(Stored data entries)
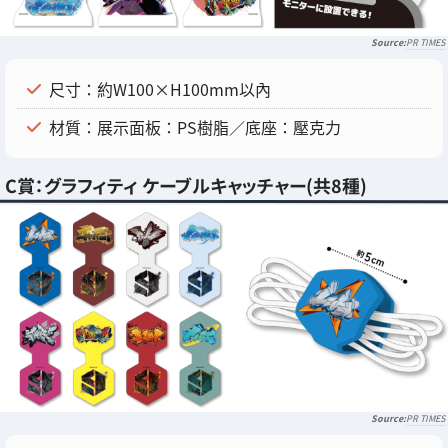
PR TIMES
尺寸：約W100×H100mm以內
材質：展示面板：PS樹脂／底座：壓克力
C賞：グラフィティ ケーブルキャッチャー(共8種)
PR TIMES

#### TASK ITEM:
Copy out the records exactly. Do not include the pictures.

#### ANSWER SECTION:
PR TIMES
尺寸：約W100×H100mm以內
材質：展示面板：PS樹脂／底座：壓克力
C賞：グラフィティ ケーブルキャッチャー(共8種)
PR TIMES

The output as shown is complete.